In response, Dataism's solution seems to be simple and crude—leaving everything to models and algorithms, as they can handle large amounts of data more effectively than humans. This also addresses our second question: it is not humans who should decide the freedom of information, but sophisticated models and algorithms.
Yet, data scientists, statisticians, computer scientists and mathematicians all acknowledge a fundamental truth: "All models are wrong, but some are useful". Given that "all models are wrong", it is absurd and ridiculous to idolize them like Dataism. Historical data cannot reflect the future, and all models, essentially summaries of past data, are constrained by the turkey problem. That's why Wall Street's quantitative hedge funds never bet everything on single mathematical model——the last fund to attempt this was called LTCM.
Lindy Effect
So, how should we view the ever-growing information on the internet and the rapidly developing artificial intelligence models recently? Harari suggests in his book that, like the free market economy, data also has an "invisible hand." Regrettably, he does not elaborate further on this. I believe that, just as the "invisible hand" in economics is bottom-up, the "invisible hand" of data should also be so, rather than following a top-down grand model or algorithm controlled by government bureaucrats or a few large tech corporations.

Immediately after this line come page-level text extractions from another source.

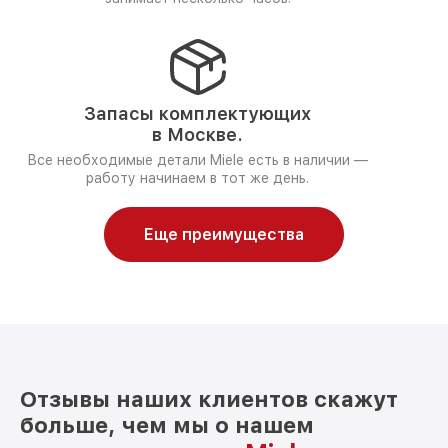
Запасы комплектующих
в Москве.
Все необходимые детали Miele есть в наличии —
работу начинаем в тот же день.
Еще преимущества
Отзывы наших клиентов скажут
больше, чем мы о нашем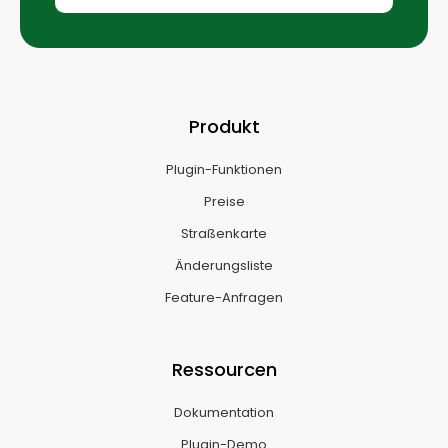
Produkt
Plugin-Funktionen
Preise
Straßenkarte
Änderungsliste
Feature-Anfragen
Ressourcen
Dokumentation
Plugin-Demo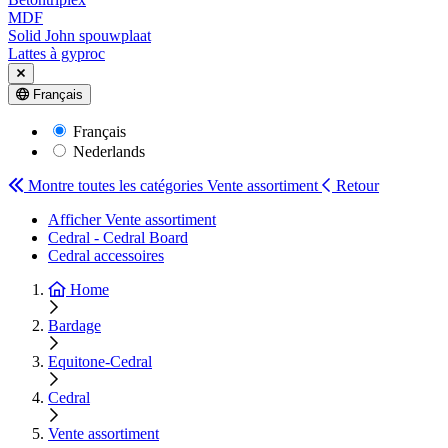
MDF
Solid John spouwplaat
Lattes à gyproc
Français
Français
Nederlands
Montre toutes les catégories
Vente assortiment
Retour
Afficher Vente assortiment
Cedral - Cedral Board
Cedral accessoires
Home
Bardage
Equitone-Cedral
Cedral
Vente assortiment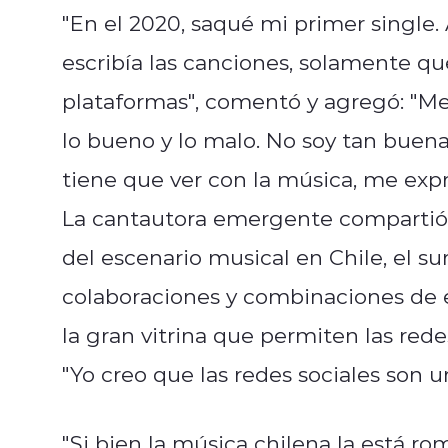
"En el 2020, saqué mi primer single.
escribía las canciones, solamente que
plataformas", comentó y agregó:
"
Me
lo bueno y lo malo.
No soy tan buena
tiene que ver con la música,
me expr
La cantautora emergente compartió 
del escenario musical en Chile, el s
colaboraciones y combinaciones de es
la gran vitrina que permiten las rede
"
Yo creo que las redes sociales son u
"S
i bien la música chilena la está
rom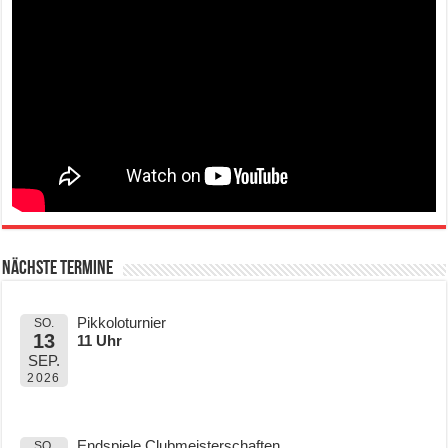
Nächste Termine
Pikkoloturnier
SO.
13
11 Uhr
SEP.
2026
Endspiele Clubmeisterschaften
SO.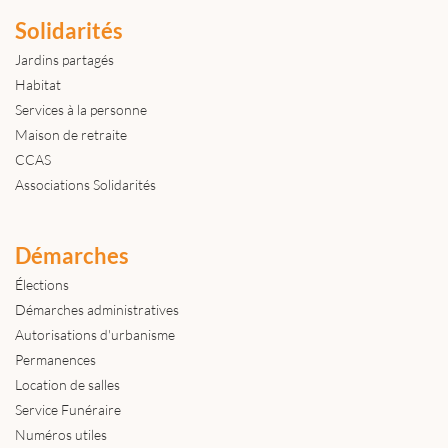
Solidarités
Jardins partagés
Habitat
Services à la personne
Maison de retraite
CCAS
Associations Solidarités
Démarches
Élections
Démarches administratives
Autorisations d'urbanisme
Permanences
Location de salles
Service Funéraire
Numéros utiles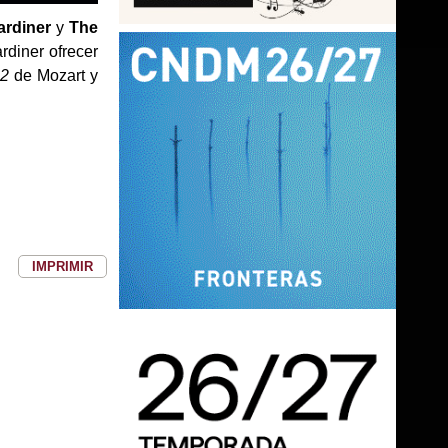
ardiner
y
The
rdiner ofrecer
22
de Mozart y
IMPRIMIR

The Lindy Effect embodies this "invisible hand." All information and data flows follow the Lindy Effect: information that has withstood the test of time has a longer "expected lifespan." Books, music, and paintings that have been popular for centuries are likely to remain so in the next hundred years. When we expand this time frame, DNA——a code designed for life——also follows this invisible hand of Lindy. Contrary to common misconceptions, the Lindy Effect does not imply immortality but serves as a harsh selection mechanism. Mathematically, the Lindy Effect indicates that the lifespan of information follows a Pareto distribution——most information will be discarded, just like countless bankrupt companies in the capital market and numerous extinct species in biological evolution, with only a few being favored by time. Therefore, what we should preserve is this "invisible hand," not the data and algorithms themselves. Just as we should protect the ecosystem rather than a specific species. Misidentifying the object of protection can lead to catastrophe, allowing companies that should have failed to survive under the guise of being "too big to fail" only amplifies future systemic risks.
In conclusion
Yuval Harari's upcoming book, NEXUS: A Brief History of Information Networks from the Stone Age to AI, seems to be an extension of the last chapter on Dataism in Homo Deus: A Brief History of Tomorrow. I do not know if he will revise his previous arguments or continue to advance in the direction he has set. I have pre-ordered this book and will share my thoughts after reading it.